§ **Exercise instructions**
Go through the entries below and copy every line that holds the word "Machine".

§ **Available data**
________________
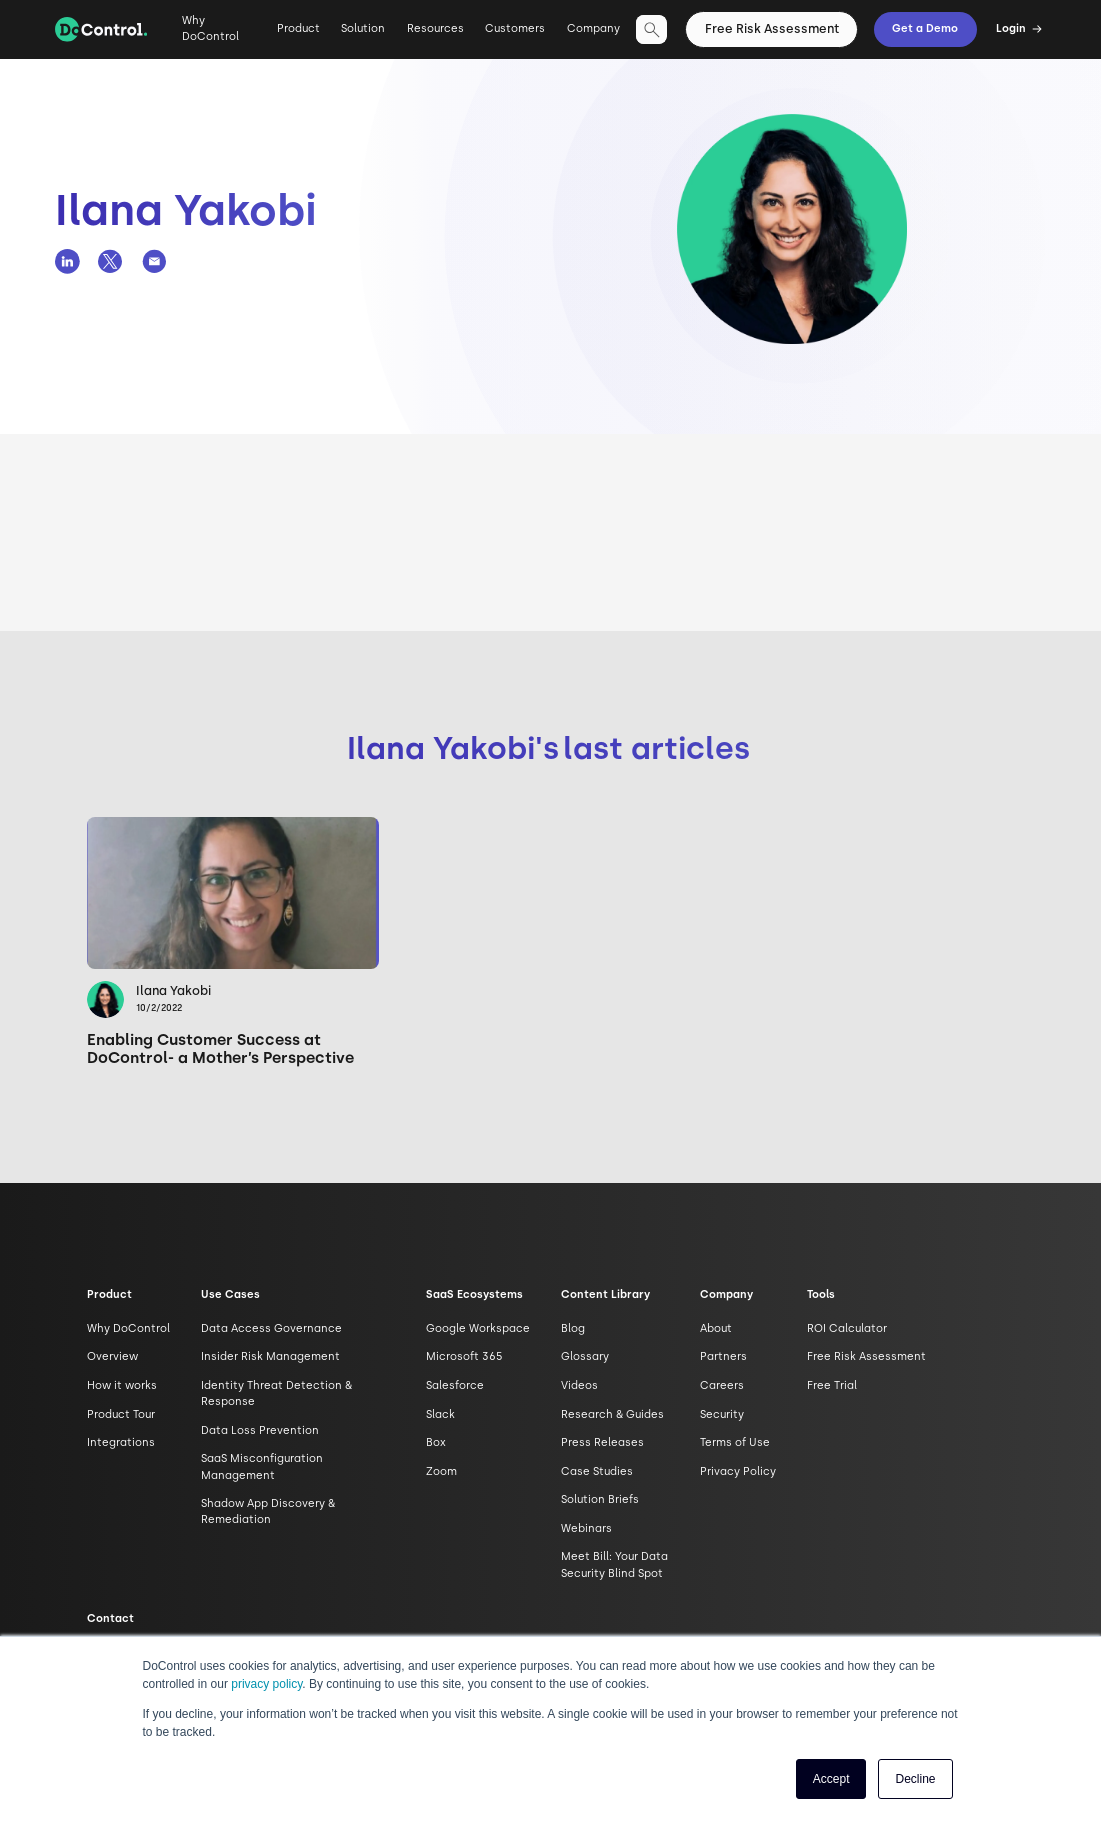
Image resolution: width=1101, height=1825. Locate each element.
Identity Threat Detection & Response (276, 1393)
________________
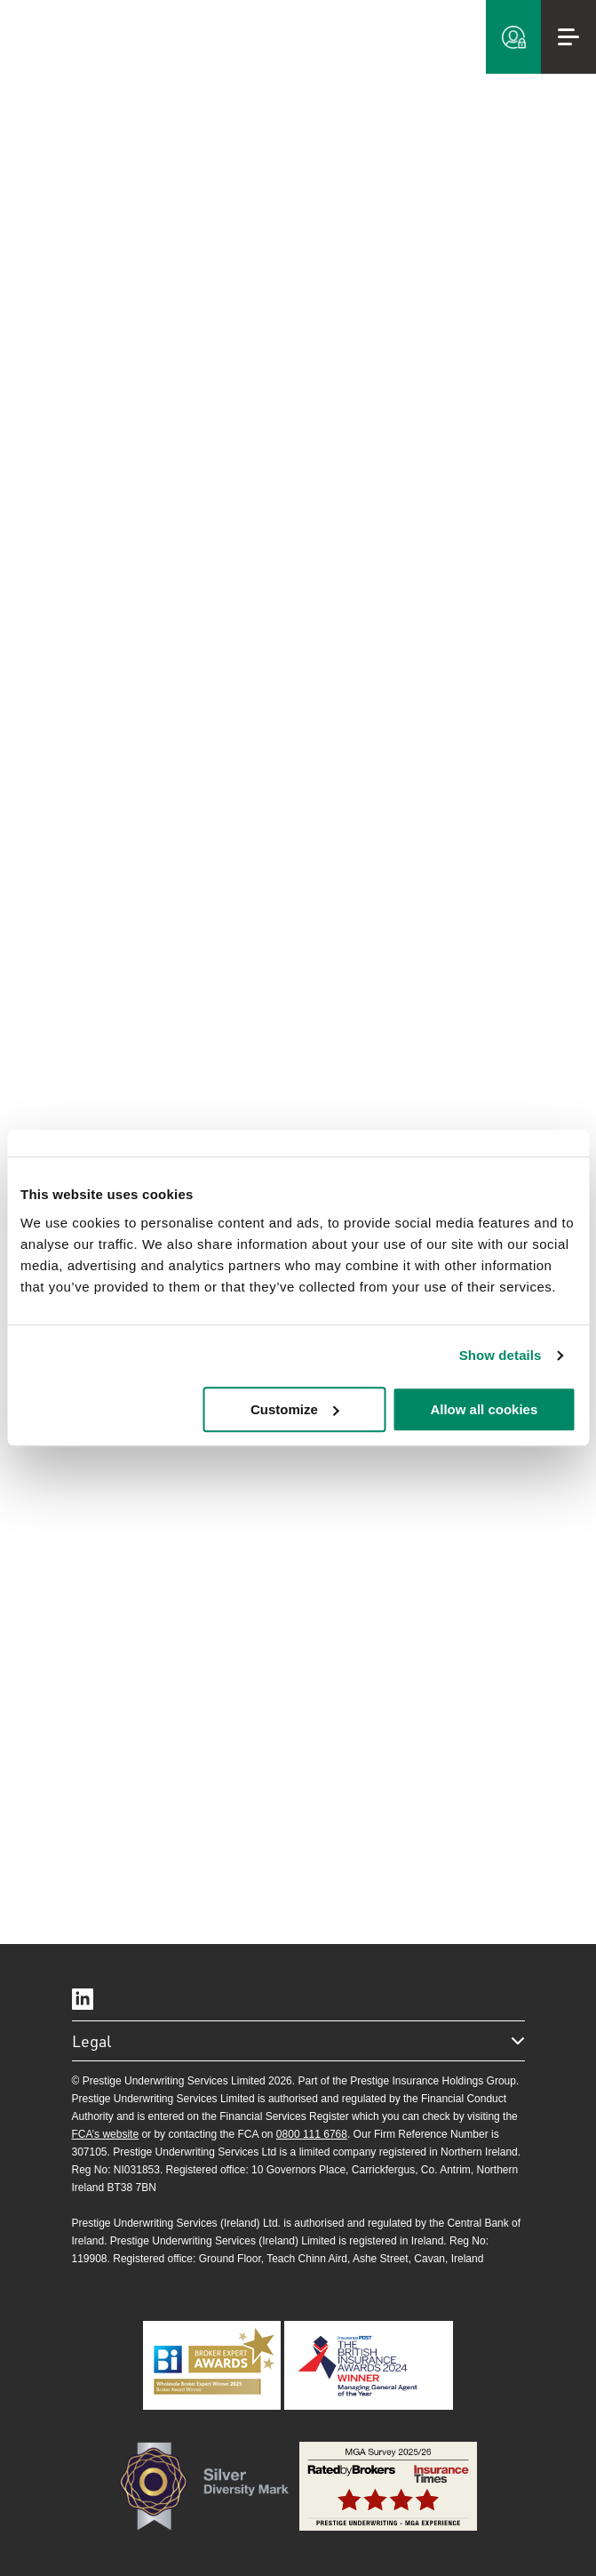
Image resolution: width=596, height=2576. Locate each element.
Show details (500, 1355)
________________
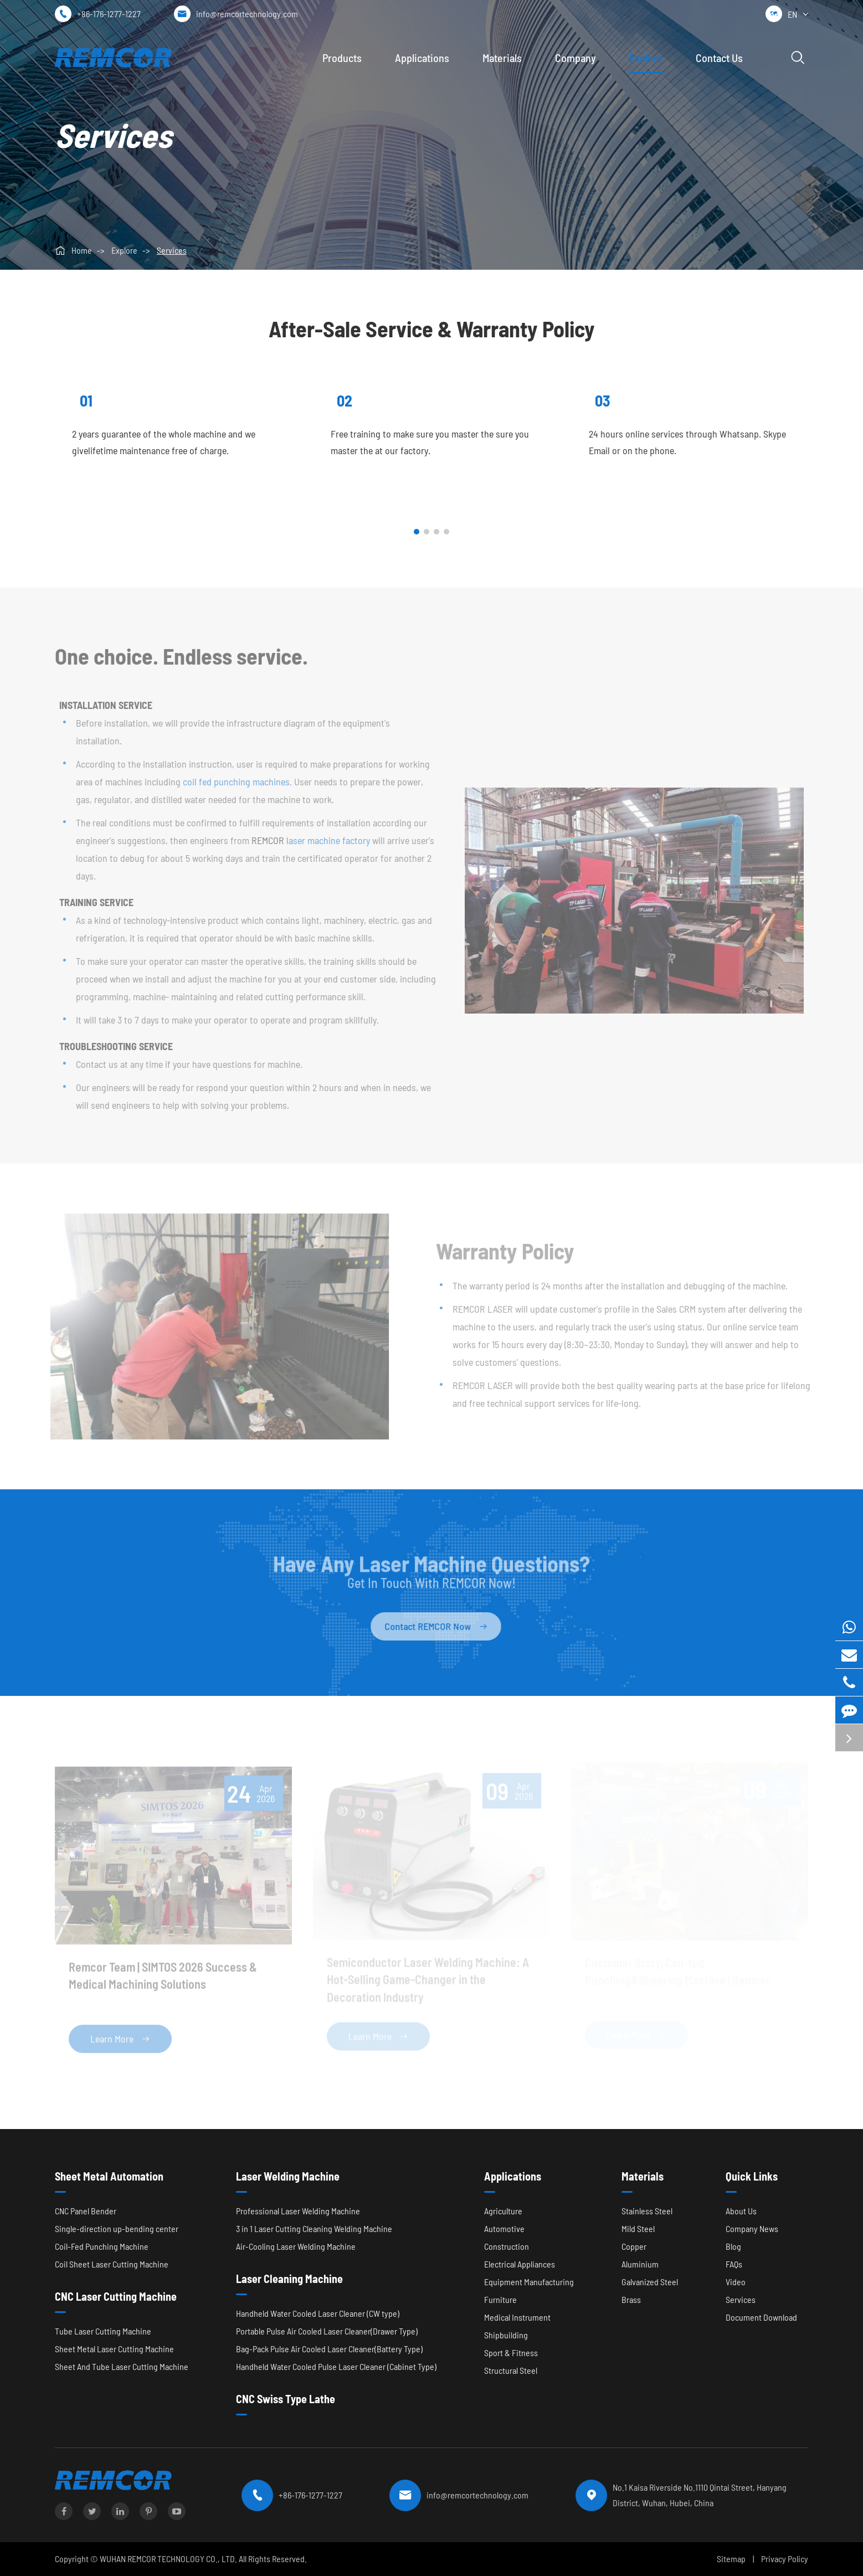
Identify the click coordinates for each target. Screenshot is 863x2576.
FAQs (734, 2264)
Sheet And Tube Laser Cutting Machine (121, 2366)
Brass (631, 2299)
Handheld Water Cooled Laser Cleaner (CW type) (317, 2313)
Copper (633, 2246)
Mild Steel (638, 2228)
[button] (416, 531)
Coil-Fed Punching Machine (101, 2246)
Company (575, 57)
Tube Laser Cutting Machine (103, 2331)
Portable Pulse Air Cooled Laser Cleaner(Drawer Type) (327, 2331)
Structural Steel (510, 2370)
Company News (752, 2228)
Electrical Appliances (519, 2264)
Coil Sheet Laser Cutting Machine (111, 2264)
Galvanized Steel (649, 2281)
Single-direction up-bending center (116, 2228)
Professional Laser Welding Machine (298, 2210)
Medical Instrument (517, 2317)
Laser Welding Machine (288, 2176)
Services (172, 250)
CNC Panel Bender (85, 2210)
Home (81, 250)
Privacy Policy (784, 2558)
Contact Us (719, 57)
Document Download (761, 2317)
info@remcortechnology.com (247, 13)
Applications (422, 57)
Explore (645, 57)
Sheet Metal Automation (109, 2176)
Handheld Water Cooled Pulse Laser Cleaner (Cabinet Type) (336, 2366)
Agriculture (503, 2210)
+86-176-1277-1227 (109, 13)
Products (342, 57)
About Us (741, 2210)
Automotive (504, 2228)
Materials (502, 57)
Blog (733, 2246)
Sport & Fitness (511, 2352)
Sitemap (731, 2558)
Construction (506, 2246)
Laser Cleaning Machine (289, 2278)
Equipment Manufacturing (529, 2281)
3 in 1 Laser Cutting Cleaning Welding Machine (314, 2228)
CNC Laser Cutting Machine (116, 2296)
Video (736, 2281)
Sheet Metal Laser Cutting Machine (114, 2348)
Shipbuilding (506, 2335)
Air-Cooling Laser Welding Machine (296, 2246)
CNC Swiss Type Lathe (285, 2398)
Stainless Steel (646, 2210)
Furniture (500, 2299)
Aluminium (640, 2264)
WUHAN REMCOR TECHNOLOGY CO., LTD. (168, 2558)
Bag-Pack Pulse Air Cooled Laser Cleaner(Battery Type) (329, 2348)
________________
§ **Exercise output**
Sheet And Tube Laser Cutting Machine (121, 2366)
Coil-Fed Punching Machine (101, 2246)
Tube Laser Cutting Machine (103, 2331)
Coil Sheet Laser Cutting Machine (111, 2264)
Professional Laser Welding Machine (298, 2210)
Laser Welding Machine (288, 2176)
Laser Cleaning Machine (289, 2278)
3 in 1 Laser Cutting Cleaning Welding Machine (314, 2228)
CNC Laser Cutting Machine (116, 2296)
Sheet Metal Laser Cutting Machine (114, 2348)
Air-Cooling Laser Welding Machine (296, 2246)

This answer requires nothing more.